The direct results of these limitations in the application of fluorescence analysis for quantifying petroleum in the marine samples is that the measured aromatic content in the sample of either sediment or marine organism varies significantly according to the standard oil used.
4 Conclusion
We can conclude from the present work that the application of spectrofluorometric analysis to measure the aromatic hydrocarbons in marine samples leads to unreliable and incomparable results because of the arbitrary choice of the standard in this technique.
The spectrofluorometric measurement can be successfully applied in an area suffering from the contamination by one or number of known petroleum oils or standards, which could be taken as standards, while in an area where the sources and types of petroleum are unknown, the usage of this technique leads usually to unreliable results.

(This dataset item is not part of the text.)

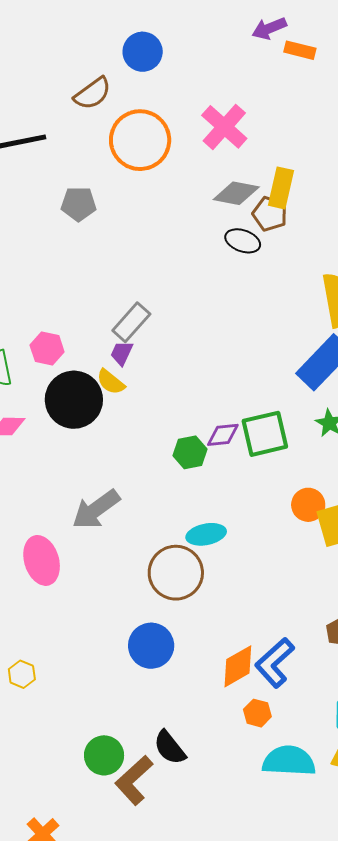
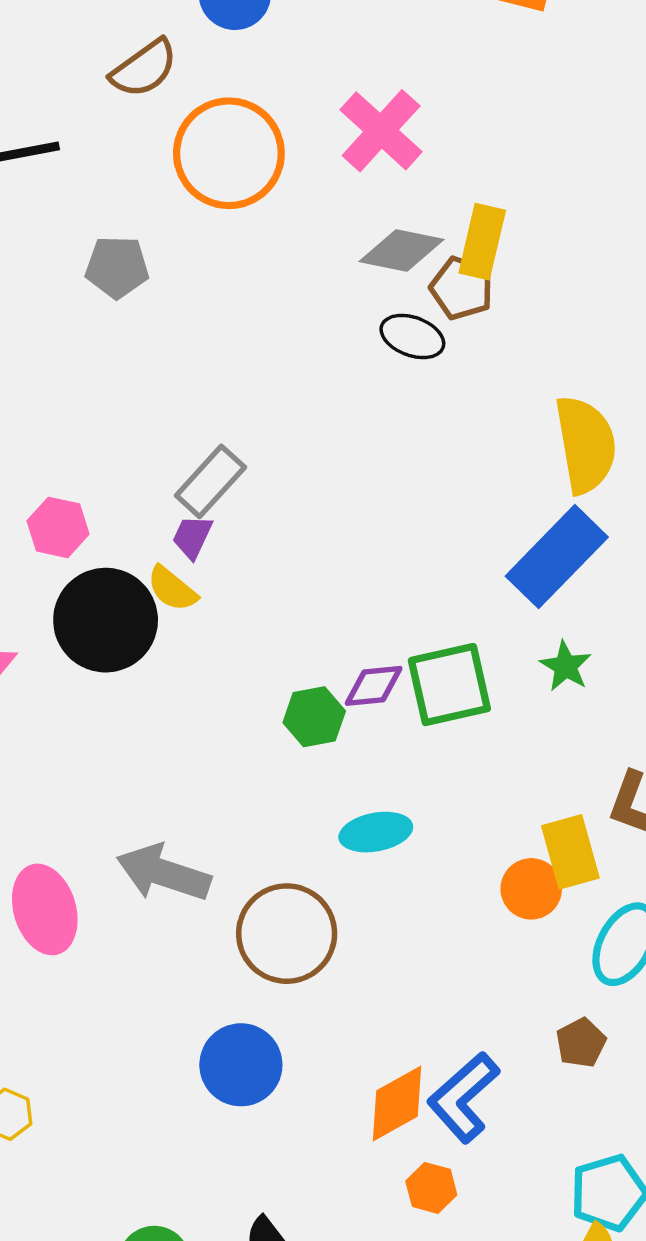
orange circle: (308, 505) -> (531, 889), moved
gray arrow: (96, 509) -> (163, 873), moved, turned 54
cyan ellipse: (206, 534) -> (376, 832), moved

The choice of oils used for calibration and the wavelengths for the quantitative measurement will depend on the types of oil seen in samples from individual monitoring programmes. The analyst should compile a ‘library’ of spectra and response curves generated from the particular instrument used.
From our point of view, the comparability of levels of oil contamination in different regions requires, either using the same standard in all similar studies, or establishing fluorescence calibration curves for all of the known crude oils. Indeed, the levels of petroleum pollution in the marine environment could also be estimated relative to one or a group of aromatic hydrocarbons known by their high toxic effects in the ecosystem.